Rahal won three CART-sanctioned Indy car championships, in 1986, ’87 and ’92.

“I suppose the highest point in my racing life was winning Indianapolis in 1986 and the lowest point was in 1993 when we didn’t qualify here,” Rahal said. “I remember sitting in our suite watching the cars come down to take the green flag and I was very emotional. If I ever knew whether I should be racing or not, I recognized at that moment in time that I was in the wrong place.

“More than any other track, this place evokes those kinds of feelings. I’m a tremendous historian of racing, and just like Yankee Stadium, this place evokes all aspects of motorsport - triumph, tragedy, you name it.”

Rahal’s final two appearances in the Indianapolis 500 as a driver netted third place finishes in 1994 and ’95. He returned to IMS in 2002 as a team owner, now with talk show host (and Indianapolis native) David Letterman as his partner.

Rahal Letterman Racing won the 2004 Indianapolis 500 with driver Buddy Rice, and the team also launched Danica Patrick’s Indy car career.

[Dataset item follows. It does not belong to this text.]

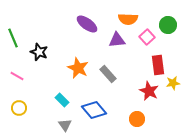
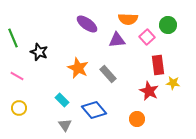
yellow star: rotated 16 degrees clockwise
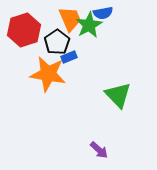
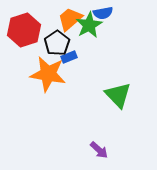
orange trapezoid: rotated 108 degrees counterclockwise
black pentagon: moved 1 px down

Patrick was driving a Rahal Letterman car when she captured the attention of the nation by leading 32 laps of the 2005 Indy 500.

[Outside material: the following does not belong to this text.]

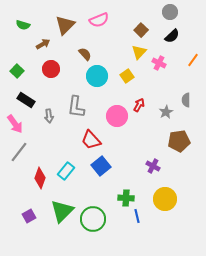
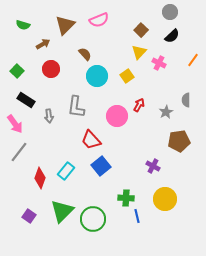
purple square: rotated 24 degrees counterclockwise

“When you’re a kid, the Indy 500 is part of a dream and part of your life and something you carry with you as an adult,” Letterman said. “I’ve been fortuitous in my relationship with Bobby and the team, and being here as a team owner is a combination of a dream and happenstance. As a fan, as somebody who loves auto racing, I’ve been handed the best of everything.”

Rahal has maintained a presence in the sport as a team owner in the ALMS sports car series and the IZOD IndyCar Series. In 2008 his son, Graham Rahal, established a record as the youngest driver to win an Indy car race.